Nestes casos semelhantes ao de Caia Maria, a única autorização permitida é pela exclusão da fotografia antiga do caderno de votação, já que não corresponde mais à identidade e ao gênero da eleitora. Uma nova atualização só será possível quando a coleta biométrica for retomada após as eleições de 2022.
“Esta decisão continua vigente, conforme determina a Resolução TSE nº 23.667/2021. Daí porque temos a impossibilidade técnica momentânea de atualizar a foto”, explica o TRE. “A Justiça Eleitoral é sensível ao tema e sua atuação é balizada pelo respeito à identidade de gênero. Tanto que, neste caso concreto, atendeu ao pleito da eleitora quanto à modificação do nome e que atenderá ao pedido de atualização da foto tão logo o cadastro biométrico seja reaberto”, reforça o Tribunal.
Informação
Para Caia Maria esse retorno é insuficiente diante da falta de uma orientação clara desde o início do processo. Por meio da Natra-PE, ela relata que tem recebido as mesmas queixas de pessoas transgêneros, que temem passar por algum tipo de constrangimento na hora da votação, e acabam não procurando saber que tipo de alternativa está disponibilizada para estas situações específicas.
“Esse é um percurso que tem sido feito desde as últimas eleições e houve morosidade na solução dessa situação e de vontade política também de estabelecer a comunicação desse leitor trans, que corre o risco de sofrer constrangimento”, declarou.
“Nós temos conquistas importantes na Justiça Eleitoral, como o uso do nome social, mas elas não podem se encerrar nisso. A gente precisa entender os direitos do eleitor como direitos complexos que devem considerar a diversidade como questão prioritária”, concluiu a vice-presidente da Natra.

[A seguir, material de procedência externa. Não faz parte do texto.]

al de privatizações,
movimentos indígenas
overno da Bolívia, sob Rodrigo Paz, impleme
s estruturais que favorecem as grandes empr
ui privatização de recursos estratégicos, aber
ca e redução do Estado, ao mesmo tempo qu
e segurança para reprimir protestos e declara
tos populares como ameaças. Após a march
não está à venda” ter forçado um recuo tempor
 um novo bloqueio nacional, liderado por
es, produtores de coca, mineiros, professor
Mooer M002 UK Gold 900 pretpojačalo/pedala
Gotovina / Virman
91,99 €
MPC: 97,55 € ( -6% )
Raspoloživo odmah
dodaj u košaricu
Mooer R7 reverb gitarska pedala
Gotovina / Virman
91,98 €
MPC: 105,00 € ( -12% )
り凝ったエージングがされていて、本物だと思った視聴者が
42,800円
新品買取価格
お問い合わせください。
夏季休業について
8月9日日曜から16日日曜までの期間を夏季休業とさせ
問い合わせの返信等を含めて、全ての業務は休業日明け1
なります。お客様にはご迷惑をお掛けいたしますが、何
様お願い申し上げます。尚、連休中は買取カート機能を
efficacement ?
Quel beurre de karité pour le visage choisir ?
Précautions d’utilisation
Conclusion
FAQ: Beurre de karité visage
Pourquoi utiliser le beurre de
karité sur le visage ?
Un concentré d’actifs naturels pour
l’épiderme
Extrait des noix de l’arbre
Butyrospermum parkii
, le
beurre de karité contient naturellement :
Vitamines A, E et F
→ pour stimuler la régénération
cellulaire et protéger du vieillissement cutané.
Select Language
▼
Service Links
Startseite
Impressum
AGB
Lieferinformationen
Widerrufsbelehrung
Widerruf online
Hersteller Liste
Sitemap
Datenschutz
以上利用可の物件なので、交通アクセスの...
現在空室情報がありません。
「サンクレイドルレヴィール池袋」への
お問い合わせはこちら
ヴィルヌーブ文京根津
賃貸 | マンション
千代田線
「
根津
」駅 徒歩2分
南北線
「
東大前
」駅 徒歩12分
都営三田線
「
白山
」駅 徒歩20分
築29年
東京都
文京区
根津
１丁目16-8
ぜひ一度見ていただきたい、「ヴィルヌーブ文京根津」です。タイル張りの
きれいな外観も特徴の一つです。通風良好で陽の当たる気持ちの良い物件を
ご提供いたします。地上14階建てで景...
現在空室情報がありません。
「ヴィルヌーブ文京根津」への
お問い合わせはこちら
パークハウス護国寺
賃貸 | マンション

A presidenta da Associação Nacional de Travestis e Transexuais (Antra), Keila Simpson, afirmou que as dificuldades burocráticas em alguns processos não são apenas na Justiça Eleitoral, mas em demais autarquias quando se trata da documentação de pessoas trans e travestis. “Provavelmente o que pode estar se desenhando aí é que muitas pessoas podem acabar se abstendo, mas ainda não recebemos muitas demandas sobre essa questão”, disse.
Ainda assim, Keila Simpson estimula que pessoas trans e travestis exerçam seu direito ao voto. “A partir dessa decisão, você acaba escolhendo quem você quer que esteja nos estados de poder, legislando sobre a gente”, pontuou.
Passo a Passo
De acordo com o site do Tribunal Superior Eleitoral (TSE), a opção pela auto identificação no cadastro eleitoral pode ser manifestada pelo sistema Título Net. Neste caso é necessário acessar o sistema e clicar em iniciar seu atendimento a distância.
Após esse passo, a pessoa insere sua unidade federativa para o atendimento e depois insira toda documentação solicitada na página seguinte. Na opção Título de Eleitor, deverá ser selecionado “Tenho e sei o número”, se este for o caso. Com as informações sobre o título já cadastrado, será exibida uma tela com a opção “Requerimento - Dados Pessoais”. A partir disso é só marcar a opção “Deseja incluir nome social? e prosseguir com o cadastramento dos dados solicitados.
“Desde 2018, a Justiça Eleitoral reconhece o direito de pessoas transgêneros e travestis ao uso do nome social no título de eleitor, se identificando da forma como se reconhecem e são reconhecidas ou reconhecidos na sociedade”, afirmou o TRE-PE. Nas últimas eleições, em 2020, aproximadamente 10 mil pessoas passaram a utilizar o nome social no título, segundo dados do TSE.